El principio de que los mercados producen resultados aceptablemente buenos se aplica casi siempre, pero no siempre. En situaciones en las que se generan externalidades, existen restricciones a la competencia empresarial o los bienes son de carácter público, el funcionamiento del mercado dista de ser el óptimo. Si la amasadora del panadero emite un ruido estruendoso, los vecinos no podrán dormir. Si el panadero impide que otros puedan montar una panadería y compitan con él, acabará haciendo un pan malo y lo venderá a un precio que pocos podrán pagar. Si para repartir el pan puede aparcar su furgoneta en la calle, sin cortapisa alguna, acabará dejándola ahí demasiado tiempo, estorbando a los demás.

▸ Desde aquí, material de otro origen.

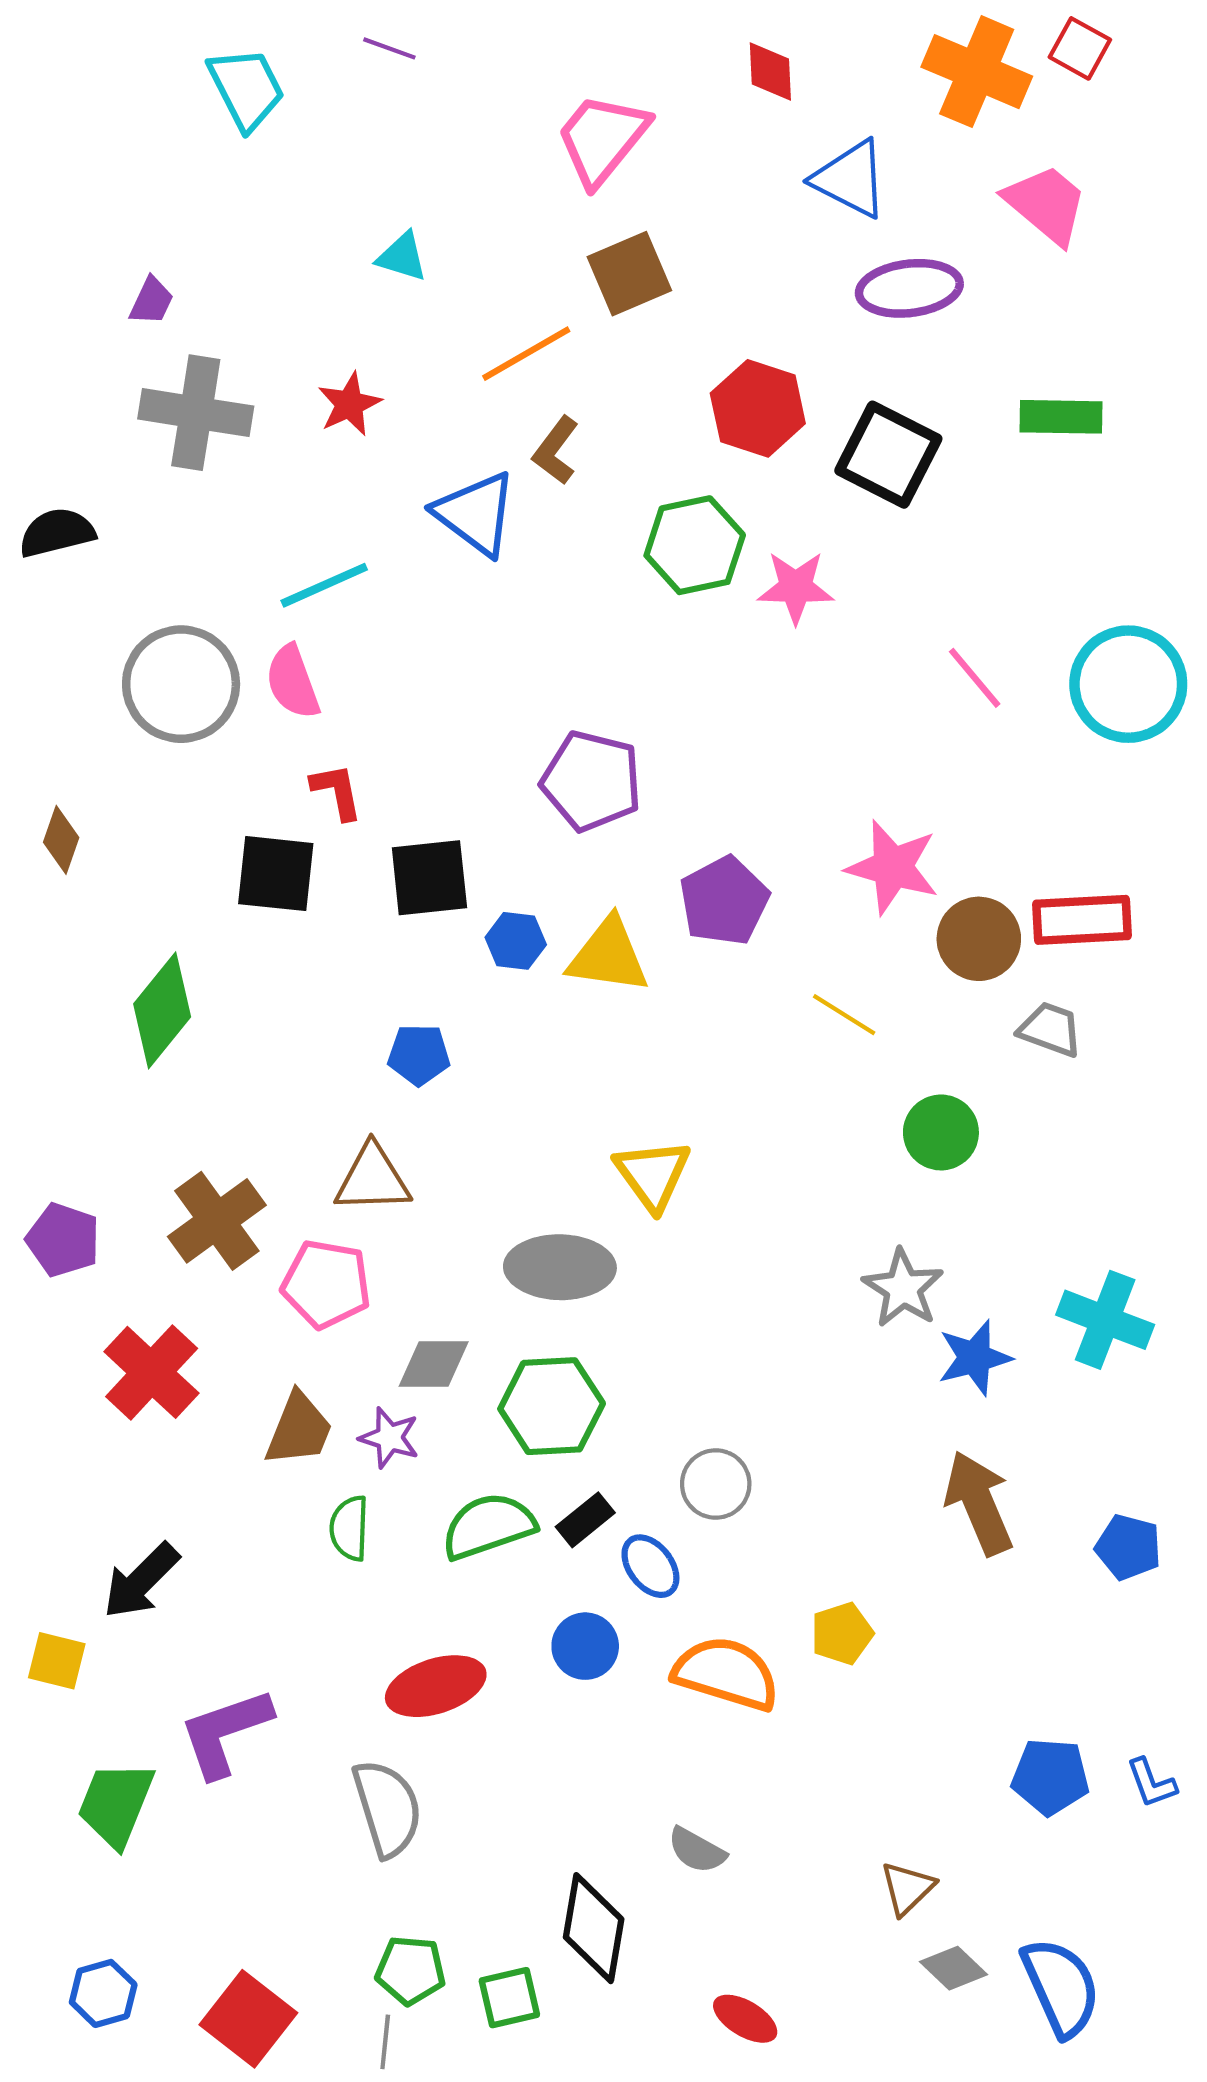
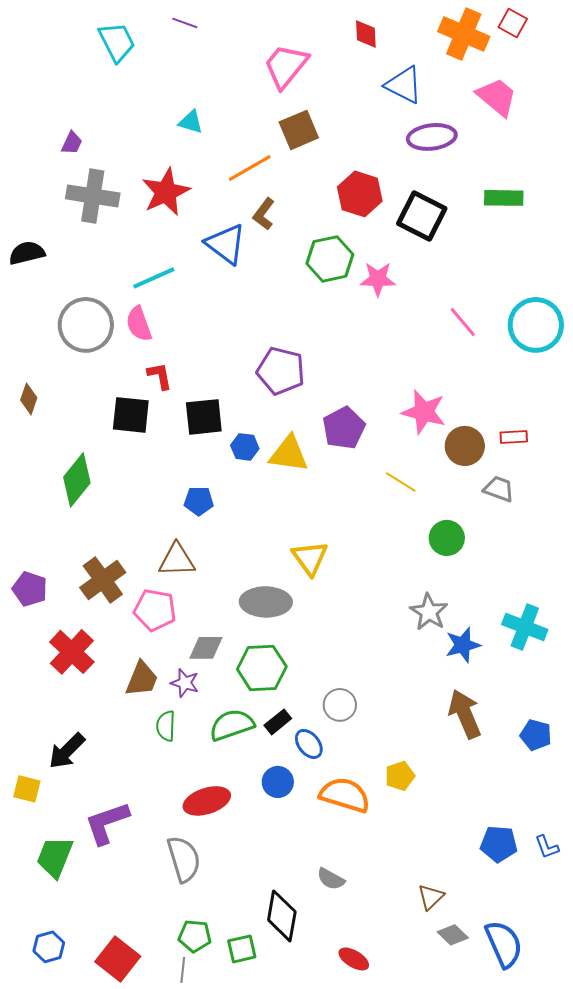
red star: (349, 404) -> (166, 192), size x1.6
red rectangle: (1082, 920) -> (514, 437), size x0.6

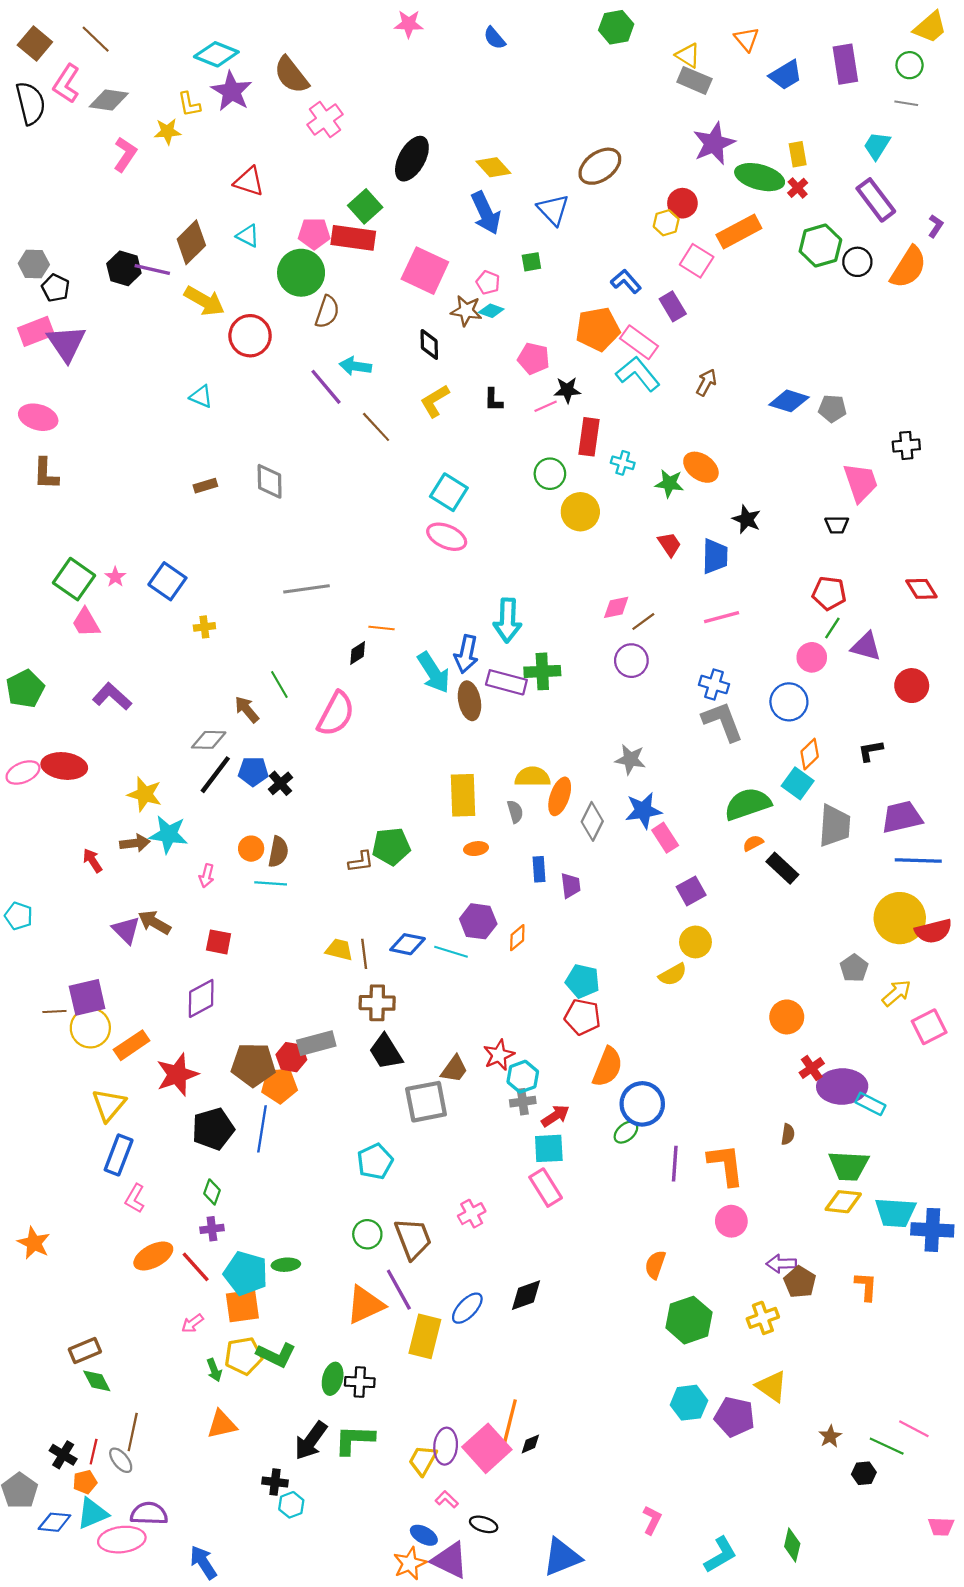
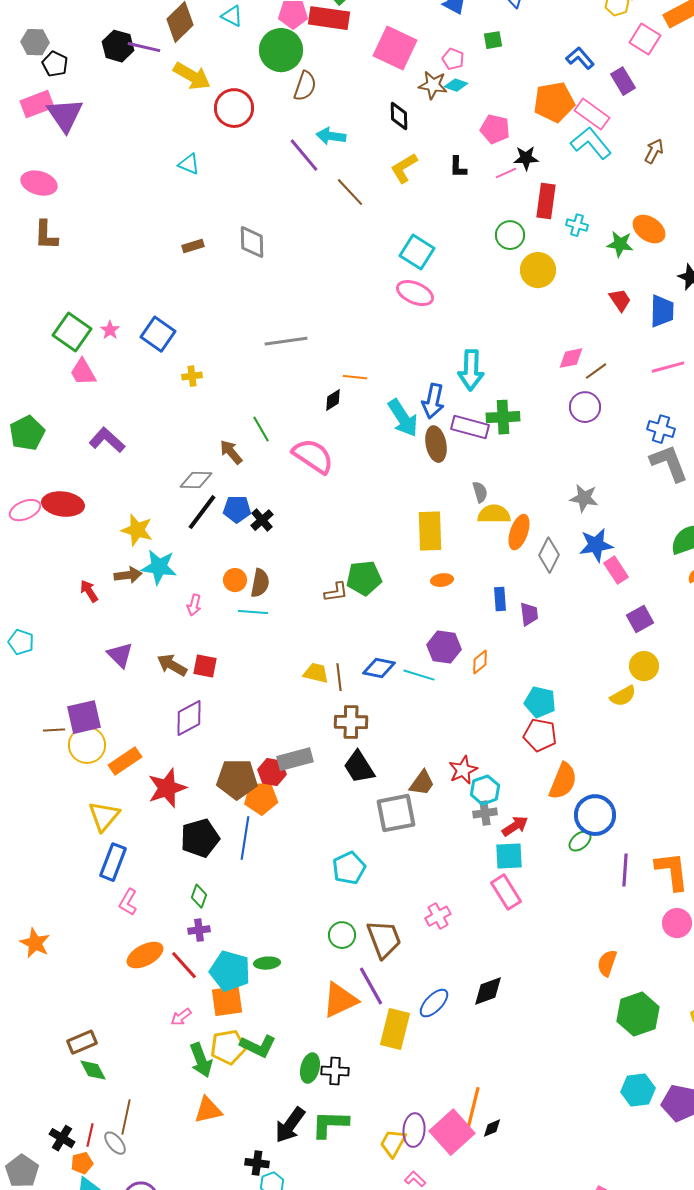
pink semicircle: (336, 714) -> (313, 456), turned -84
gray semicircle: (515, 812) -> (480, 492), moved
brown arrow: (154, 922) -> (172, 665), moved
green arrow: (214, 1370) -> (201, 1060), size x1.6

Ante este tipo de situaciones —que la teoría económica denomina fallos de mercado—, los economistas sostienen, de forma categórica, que debe intervenir el gobierno. Concretamente, que debe aplicar algún tipo de regulación en forma de impuestos o eliminación de obstáculos a la competencia, lo cual equivale a decir que debe imponer algún tipo de restricciones a la libertad.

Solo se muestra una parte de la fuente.